* _Problem_
Copy, word for word, the lines of the entries below between the one with "confidently and forcefully" and the one with "power in Bahrain", inclusive, and leave out everything else.

* _Entries supplied_
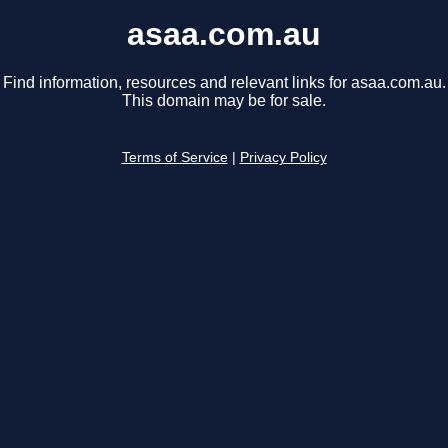
asaa.com.au
Find information, resources and relevant links for asaa.com.au.
This domain may be for sale.
Terms of Service
|
Privacy Policy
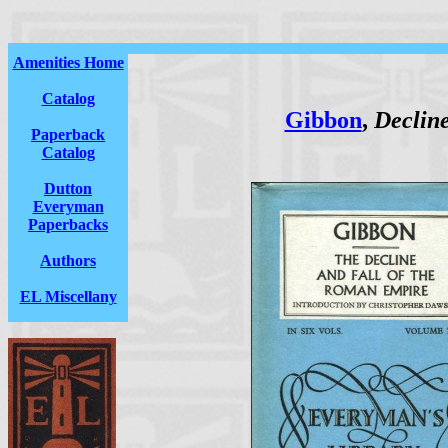
Amenities Home
Catalog
Gibbon
,
Decline
Paperback
Catalog
Dutton
Everyman
Paperbacks
Authors
EL Miscellany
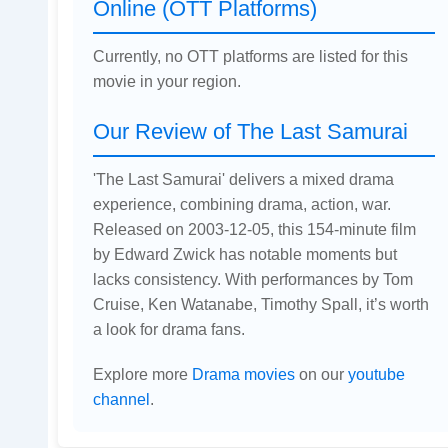
Online (OTT Platforms)
Currently, no OTT platforms are listed for this
movie in your region.
Our Review of The Last Samurai
'The Last Samurai' delivers a mixed drama
experience, combining drama, action, war.
Released on 2003-12-05, this 154-minute film
by Edward Zwick has notable moments but
lacks consistency. With performances by Tom
Cruise, Ken Watanabe, Timothy Spall, it’s worth
a look for drama fans.
Explore more
Drama movies
on our
youtube
channel
.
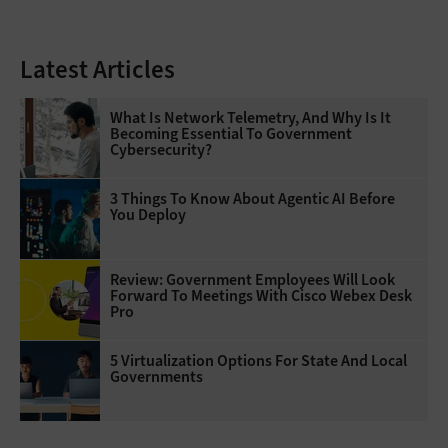
Latest Articles
What Is Network Telemetry, And Why Is It
Becoming Essential To Government
Cybersecurity?
3 Things To Know About Agentic AI Before
You Deploy
Review: Government Employees Will Look
Forward To Meetings With Cisco Webex Desk
Pro
5 Virtualization Options For State And Local
Governments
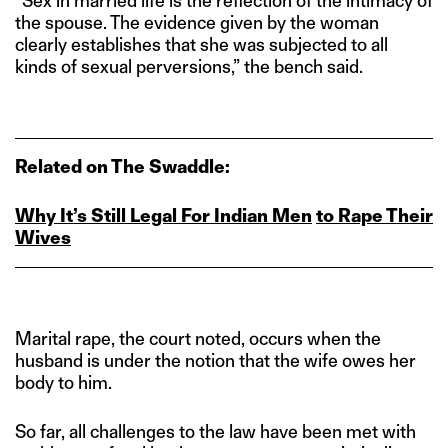
“Sex in married life is the reflection of the intimacy of
the spouse. The evidence given by the woman
clearly establishes that she was subjected to all
kinds of sexual perversions,” the bench said.
Related on The Swaddle:
Why It’s Still Legal For Indian Men
to Rape Their
Wives
Marital rape, the court noted, occurs when the
husband is under the notion that the wife owes her
body to him.
So far, all challenges to the law have been met with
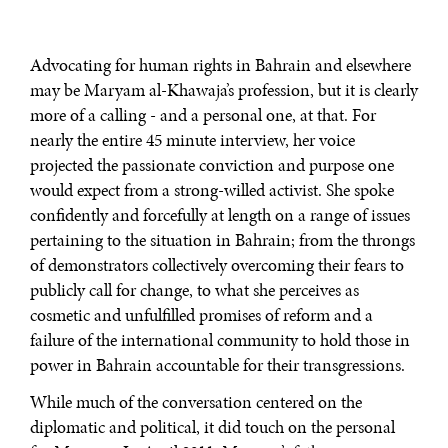
Advocating for human rights in Bahrain and elsewhere
may be Maryam al-Khawaja’s profession, but it is clearly
more of a calling - and a personal one, at that. For
nearly the entire 45 minute interview, her voice
projected the passionate conviction and purpose one
would expect from a strong-willed activist. She spoke
confidently and forcefully at length on a range of issues
pertaining to the situation in Bahrain; from the throngs
of demonstrators collectively overcoming their fears to
publicly call for change, to what she perceives as
cosmetic and unfulfilled promises of reform and a
failure of the international community to hold those in
power in Bahrain accountable for their transgressions.
While much of the conversation centered on the
diplomatic and political, it did touch on the personal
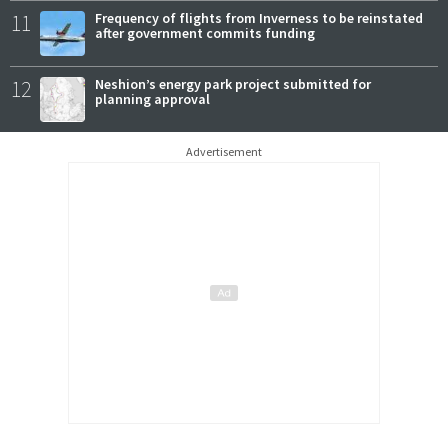
11
Frequency of flights from Inverness to be reinstated
after government commits funding
12
Neshion’s energy park project submitted for
planning approval
Advertisement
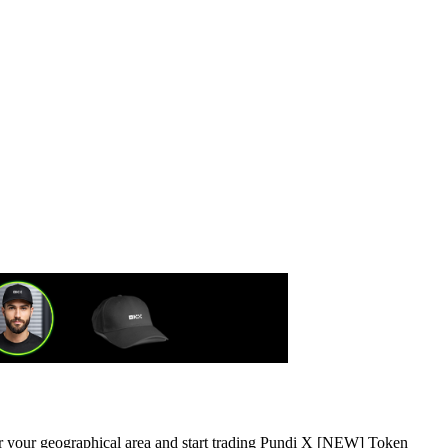
 or your geographical area and start trading Pundi X [NEW] Token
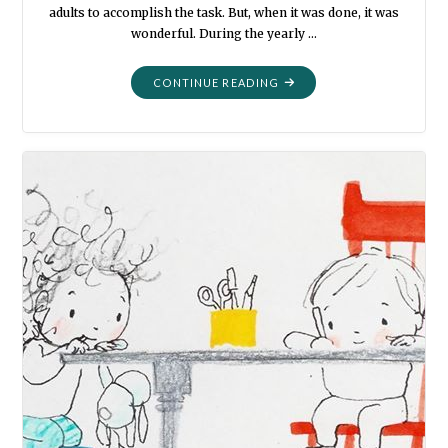
adults to accomplish the task. But, when it was done, it was
wonderful. During the yearly …
"THE
CONTINUE READING
POTATO
CHIP"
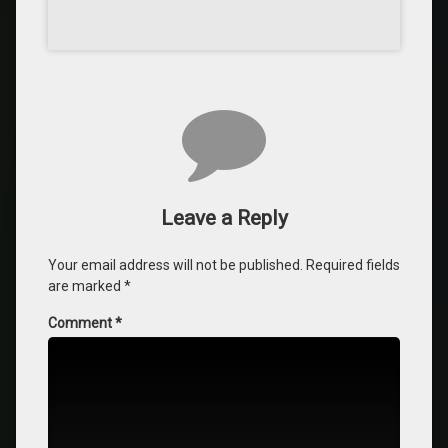
Leave a Reply
Your email address will not be published.
Required fields
are marked
*
Comment
*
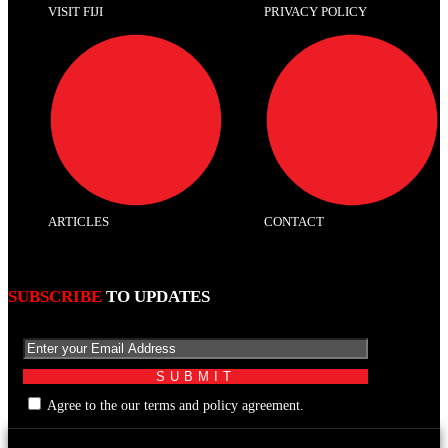
VISIT FIJI
PRIVACY POLICY
ARTICLES
CONTACT
SUBSCRIBE
TO UPDATES
Agree to the our terms and policy agreement.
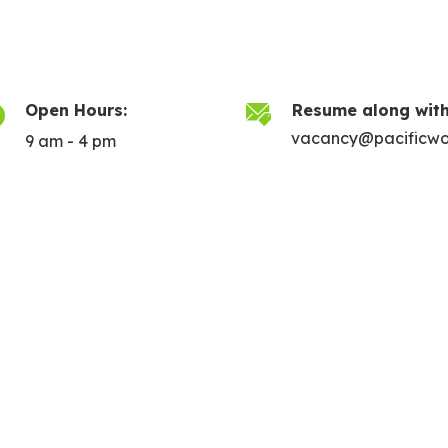
Open Hours:
Resume along with
vacancy@pacificwo
9 am - 4 pm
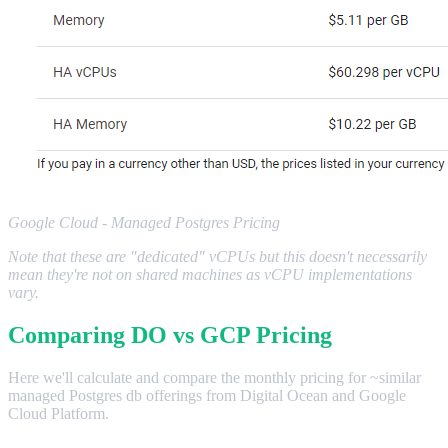
Google Cloud - Managed Postgres Pricing
Note that these are "dedicated" vCPUs but this doesn't necessarily
mean they're not on shared machines as vCPU implementations
vary.
Comparing DO vs GCP Pricing
Here we'll calculate and compare the monthly pricing for ~similar
managed Postgres db offerings from Digital Ocean and Google
Cloud Platform.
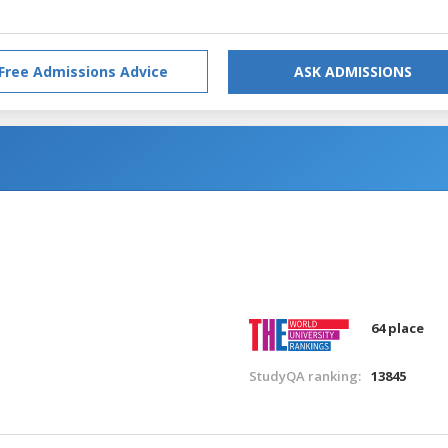
Free Admissions Advice
ASK ADMISSIONS
64 place
StudyQA ranking:
13845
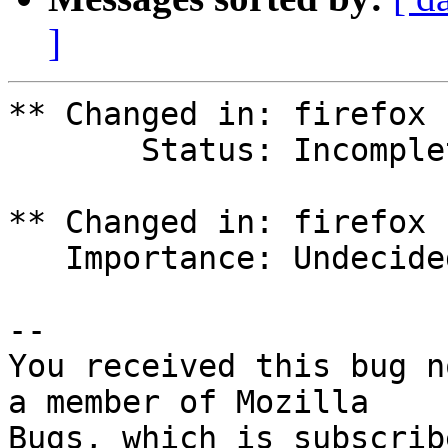
]
** Changed in: firefox 
       Status: Incomplete => New

** Changed in: firefox 
   Importance: Undecided => Medium

-- 

You received this bug n
a member of Mozilla
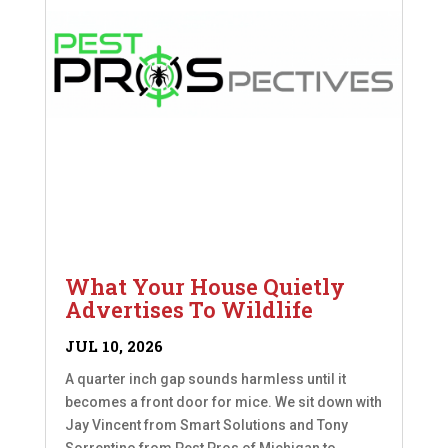
What Your House Quietly
Advertises To Wildlife
JUL 10, 2026
A quarter inch gap sounds harmless until it
becomes a front door for mice. We sit down with
Jay Vincent from Smart Solutions and Tony
Sorrentino from Pest Pros of Michigan to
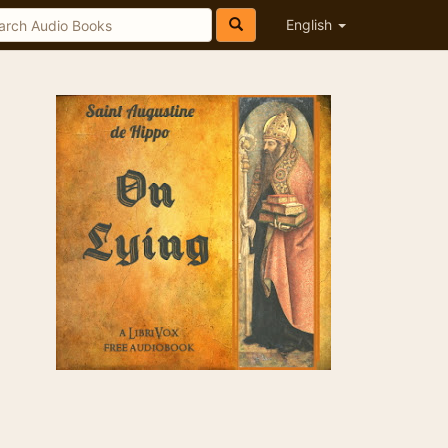
English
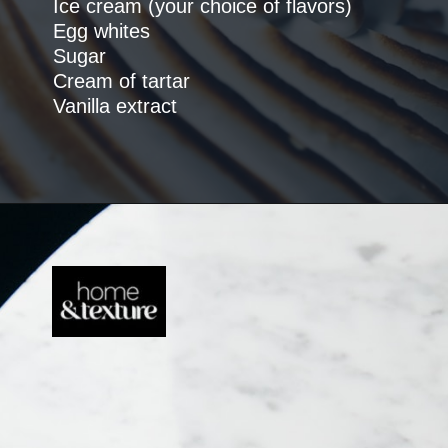
Ice cream (your choice of flavors)
Egg whites
Sugar
Cream of tartar
Vanilla extract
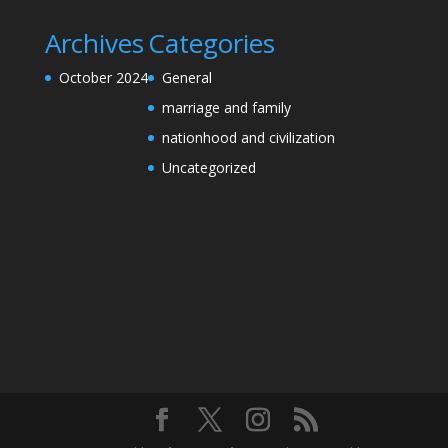
Archives
Categories
October 2024
General
marriage and family
nationhood and civilization
Uncategorized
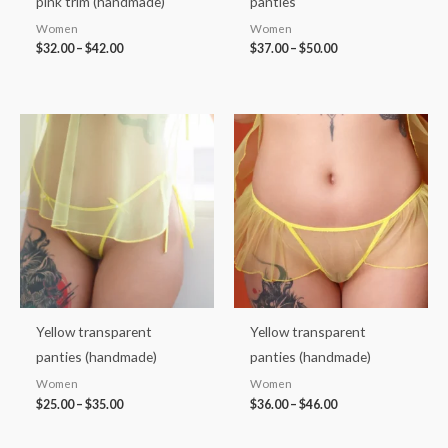
pink trim (handmade)
panties
Women
Women
$
32.00
–
$
42.00
$
37.00
–
$
50.00
Price
Price
range:
range:
$25.00
$36.00
through
through
$35.00
$46.00
Yellow transparent
Yellow transparent
panties (handmade)
panties (handmade)
Women
Women
$
25.00
–
$
35.00
$
36.00
–
$
46.00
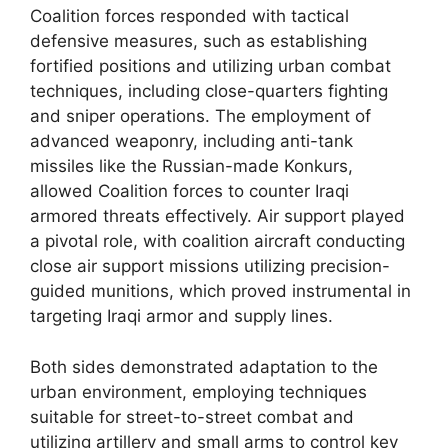
Coalition forces responded with tactical
defensive measures, such as establishing
fortified positions and utilizing urban combat
techniques, including close-quarters fighting
and sniper operations. The employment of
advanced weaponry, including anti-tank
missiles like the Russian-made Konkurs,
allowed Coalition forces to counter Iraqi
armored threats effectively. Air support played
a pivotal role, with coalition aircraft conducting
close air support missions utilizing precision-
guided munitions, which proved instrumental in
targeting Iraqi armor and supply lines.
Both sides demonstrated adaptation to the
urban environment, employing techniques
suitable for street-to-street combat and
utilizing artillery and small arms to control key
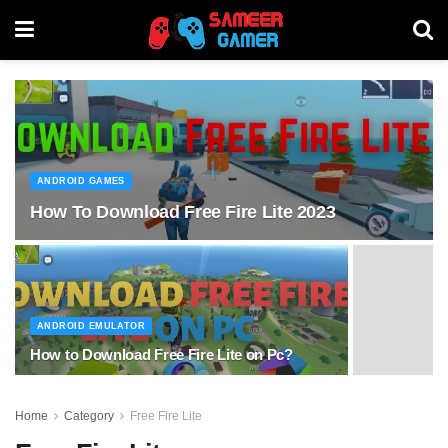
ANDROID GAMES
How To Download Free Fire Lite 2023
ANDROID EMULATOR
How to Download Free Fire Lite on Pc?
Home
Category
Free Fire Lite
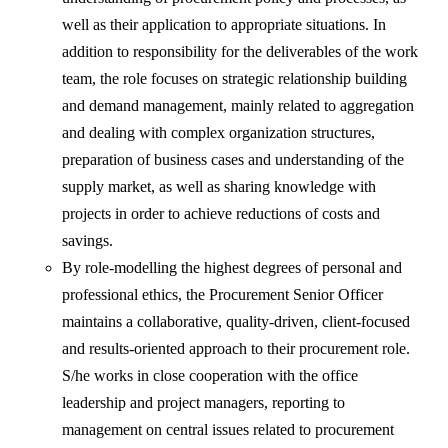
well as their application to appropriate situations. In
addition to responsibility for the deliverables of the work
team, the role focuses on strategic relationship building
and demand management, mainly related to aggregation
and dealing with complex organization structures,
preparation of business cases and understanding of the
supply market, as well as sharing knowledge with
projects in order to achieve reductions of costs and
savings.
By role-modelling the highest degrees of personal and
professional ethics, the Procurement Senior Officer
maintains a collaborative, quality-driven, client-focused
and results-oriented approach to their procurement role.
S/he works in close cooperation with the office
leadership and project managers, reporting to
management on central issues related to procurement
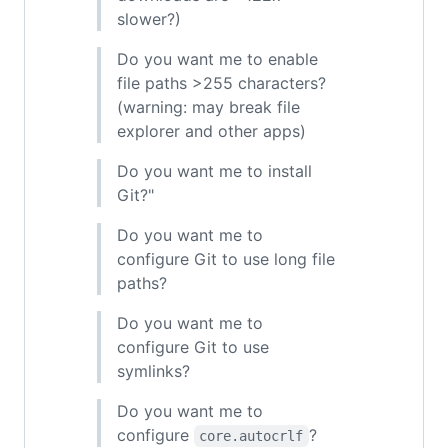
slower?)
Do you want me to enable
file paths >255 characters?
(warning: may break file
explorer and other apps)
Do you want me to install
Git?"
Do you want me to
configure Git to use long file
paths?
Do you want me to
configure Git to use
symlinks?
Do you want me to
configure
?
core.autocrlf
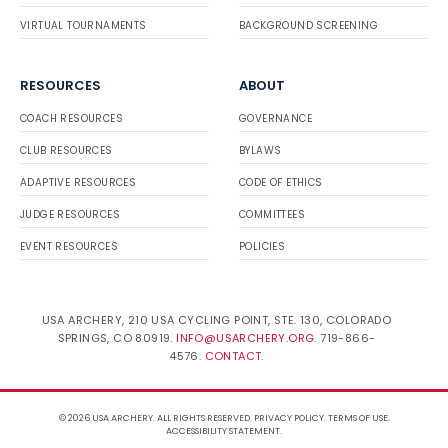
VIRTUAL TOURNAMENTS
BACKGROUND SCREENING
RESOURCES
ABOUT
COACH RESOURCES
GOVERNANCE
CLUB RESOURCES
BYLAWS
ADAPTIVE RESOURCES
CODE OF ETHICS
JUDGE RESOURCES
COMMITTEES
EVENT RESOURCES
POLICIES
USA ARCHERY, 210 USA CYCLING POINT, STE. 130, COLORADO
SPRINGS, CO 80919.
INFO@USARCHERY.ORG
. 719-866-
4576.
CONTACT
.
© 2026 USA ARCHERY. ALL RIGHTS RESERVED.
PRIVACY POLICY
.
TERMS OF USE
.
ACCESSIBILITY STATEMENT
.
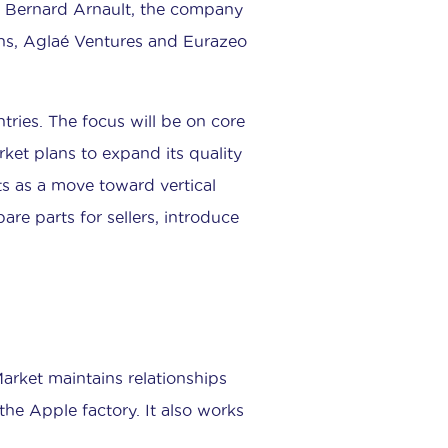
e Bernard Arnault, the company
hs, Aglaé Ventures and Eurazeo
tries. The focus will be on core
ket plans to expand its quality
s as a move toward vertical
are parts for sellers, introduce
arket maintains relationships
the Apple factory. It also works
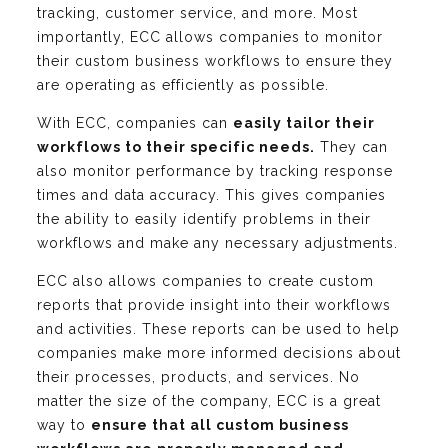
tracking, customer service, and more. Most
importantly, ECC allows companies to monitor
their custom business workflows to ensure they
are operating as efficiently as possible.
With ECC, companies can
easily tailor their
workflows to their specific needs.
They can
also monitor performance by tracking response
times and data accuracy. This gives companies
the ability to easily identify problems in their
workflows and make any necessary adjustments.
ECC also allows companies to create custom
reports that provide insight into their workflows
and activities. These reports can be used to help
companies make more informed decisions about
their processes, products, and services. No
matter the size of the company, ECC is a great
way to
ensure that all custom business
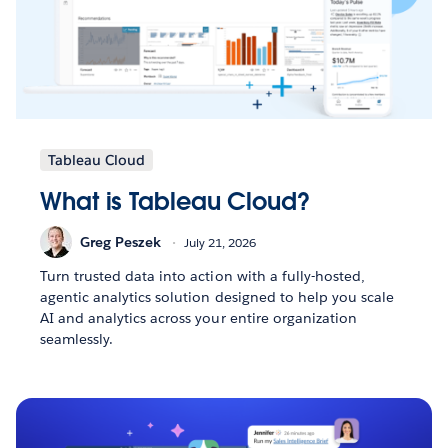
Tableau Cloud
What is Tableau Cloud?
Greg Peszek
July 21, 2026
Turn trusted data into action with a fully-hosted,
agentic analytics solution designed to help you scale
AI and analytics across your entire organization
seamlessly.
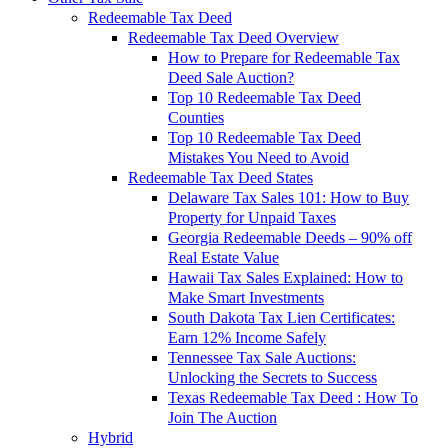
Redeemable Tax Deed
Redeemable Tax Deed Overview
How to Prepare for Redeemable Tax
Deed Sale Auction?
Top 10 Redeemable Tax Deed
Counties
Top 10 Redeemable Tax Deed
Mistakes You Need to Avoid
Redeemable Tax Deed States
Delaware Tax Sales 101: How to Buy
Property for Unpaid Taxes
Georgia Redeemable Deeds – 90% off
Real Estate Value
Hawaii Tax Sales Explained: How to
Make Smart Investments
South Dakota Tax Lien Certificates:
Earn 12% Income Safely
Tennessee Tax Sale Auctions:
Unlocking the Secrets to Success
Texas Redeemable Tax Deed : How To
Join The Auction
Hybrid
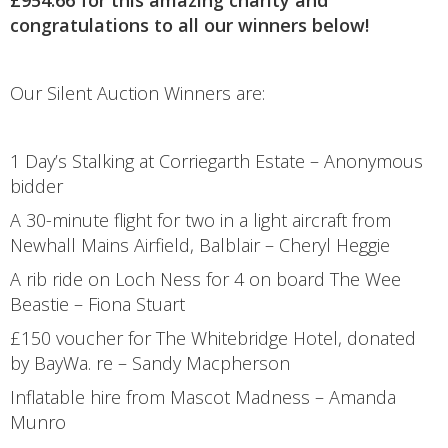
congratulations to all our winners below!
Our Silent Auction Winners are:
1 Day’s Stalking at Corriegarth Estate – Anonymous
bidder
A 30-minute flight for two in a light aircraft from
Newhall Mains Airfield, Balblair – Cheryl Heggie
A rib ride on Loch Ness for 4 on board The Wee
Beastie – Fiona Stuart
£150 voucher for The Whitebridge Hotel, donated
by BayWa. re – Sandy Macpherson
Inflatable hire from Mascot Madness – Amanda
Munro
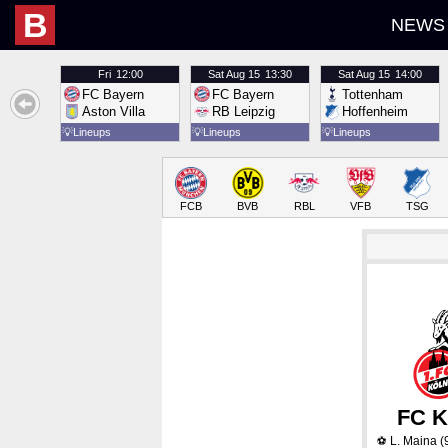
B
NEWS
Fri
12:00
Sat
Aug 15
13:30
Sat
Aug 15
14:00
FC Bayern
FC Bayern
Tottenham
Aston Villa
RB Leipzig
Hoffenheim
💡
Lineups
💡
Lineups
💡
Lineups
FCB
BVB
RBL
VFB
TSG
FC K
L. Maina
(
⚽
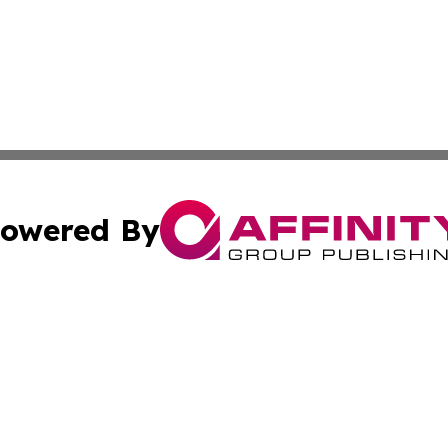
owered By
ubmit Press Release
Terms & Conditions
Copyright/DMCA
Inc. dba Affinity Group Publishing & CBD Industry News Wi
Cookie Settings / Your Privacy Choices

* _Output for this exercise_
confidently and forcefully at length on a range of issues
pertaining to the situation in Bahrain; from the throngs
of demonstrators collectively overcoming their fears to
publicly call for change, to what she perceives as
cosmetic and unfulfilled promises of reform and a
failure of the international community to hold those in
power in Bahrain accountable for their transgressions.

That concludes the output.